A introdução do direito de laje na legislação brasileira, por meio da Lei nº 13.465/2017, busca enfrentar os desafios da regularização fundiária urbana e rural. Esse instituto, embora represente um avanço, é muitas vezes visto como uma solução temporária diante de um cenário habitacional complexo. A possibilidade de registrar construções sobrepostas ou infrapostas como unidades autônomas confere aos titulares um direito formal sobre o espaço aéreo ou subsolo, oferecendo maior segurança jurídica. O direito de laje, como uma modalidade do Direito Real de Uso de Laje, também se insere nesse contexto de busca por soluções habitacionais em áreas urbanas adensadas e de baixa renda.

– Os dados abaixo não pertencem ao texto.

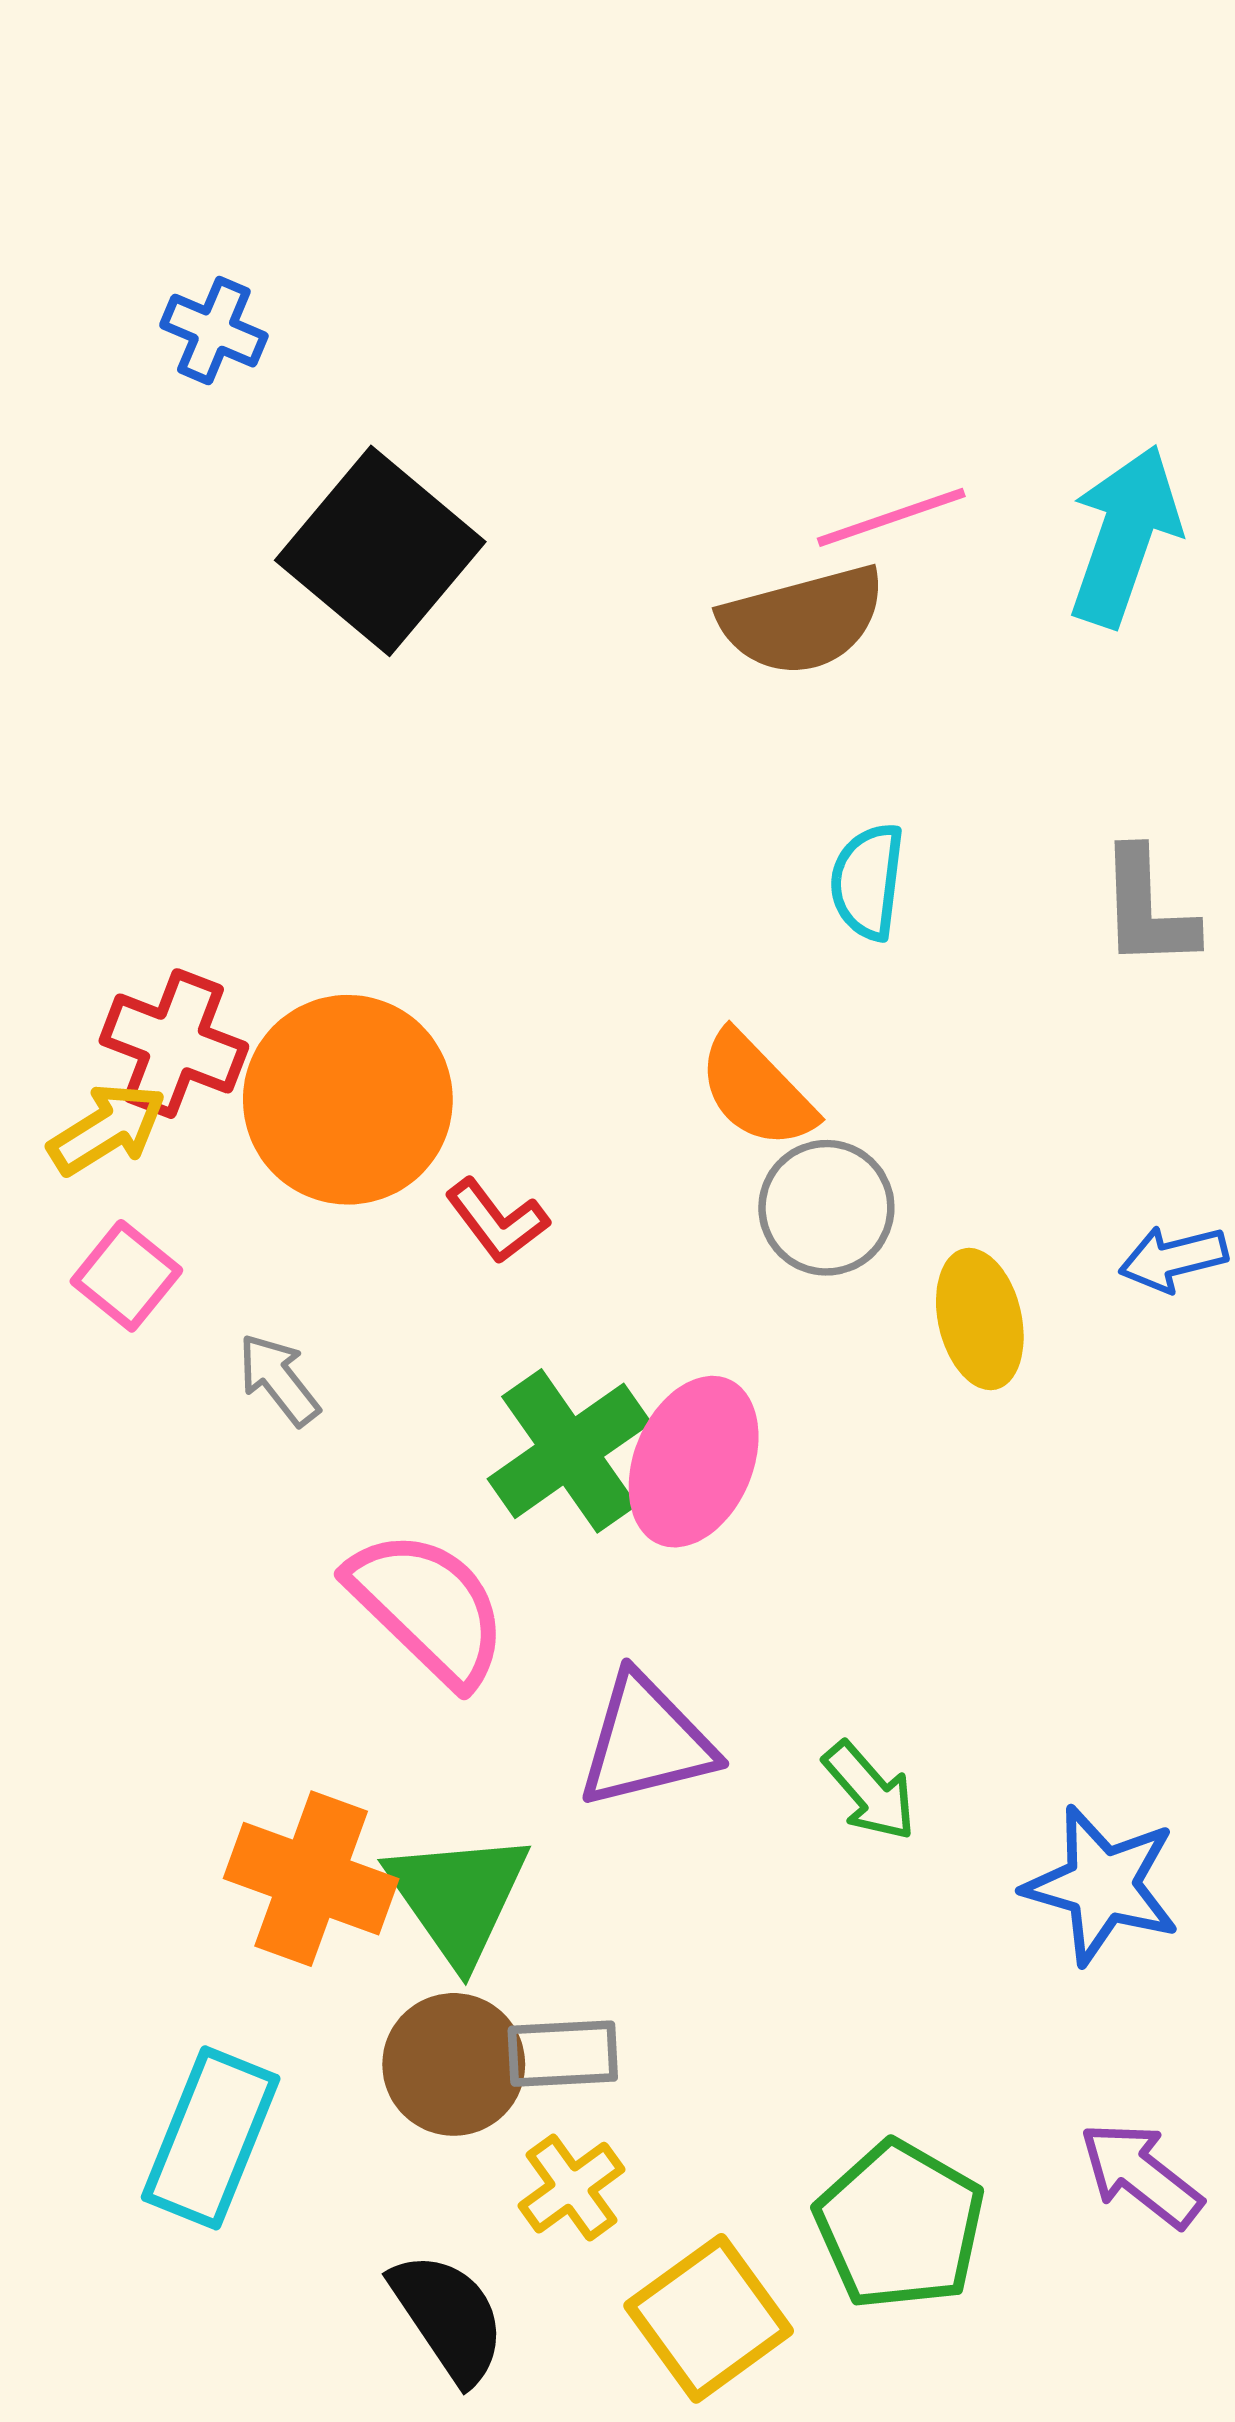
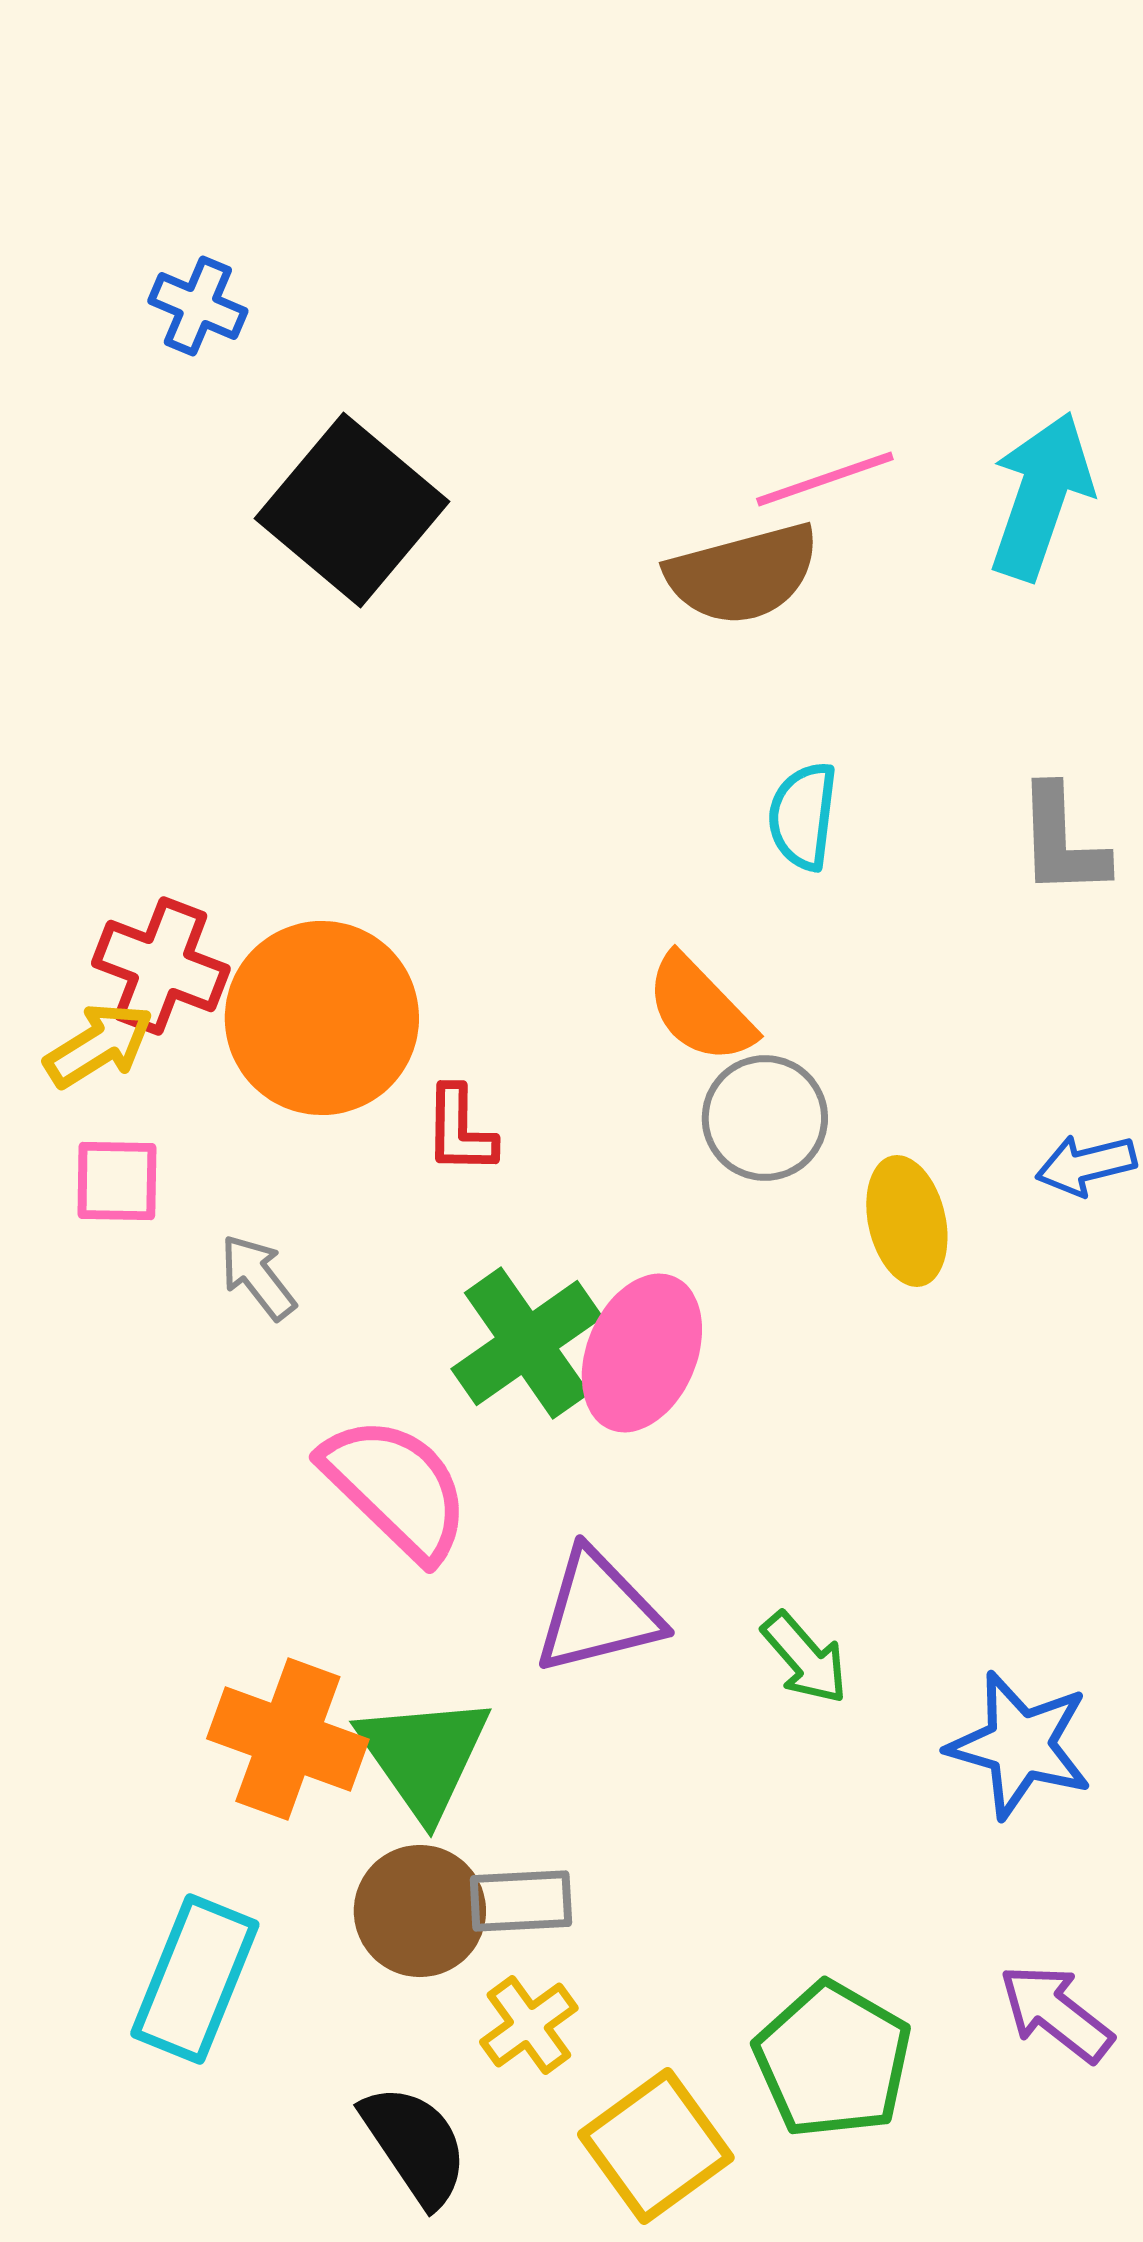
red L-shape: (497, 1221) -> (460, 1130), turned 38
pink square: (126, 1276) -> (117, 1181), turned -38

A Concessão do Direito Real de Uso de Laje é uma modalidade específica do Direito Real de Superfície, voltada para situações urbanas em que uma construção, geralmente em áreas de baixa renda e de uso consolidado, é feita sobre outra edificação preexistente. Este instituto permite que o proprietário de uma construção ceda o direito de construir e utilizar o espaço acima de sua edificação, oferecendo segurança jurídica para moradores e possibilitando o desenvolvimento sustentável de moradias. Essa concessão visa promover a regularização fundiária, conferindo titularidade e dignidade às famílias que residem em moradias autoconstruídas sobre outras edificações.

Por meio do art. 1.510-A do Código Civil, o legislador busca estabelecer uma norma que reconheça as condições urbanísticas e o adensamento das construções em áreas populares, proporcionando diretrizes para uma ocupação formalizada e ordenada. No entanto, a norma, repleta de referências a outras legislações, torna-se complexa para interpretação e aplicação prática. A eficácia registral do direito de laje também é questionada, considerando que muitas edificações beneficiáveis estão em áreas com obstáculos à regularização, como favelas e regiões sem infraestrutura adequada.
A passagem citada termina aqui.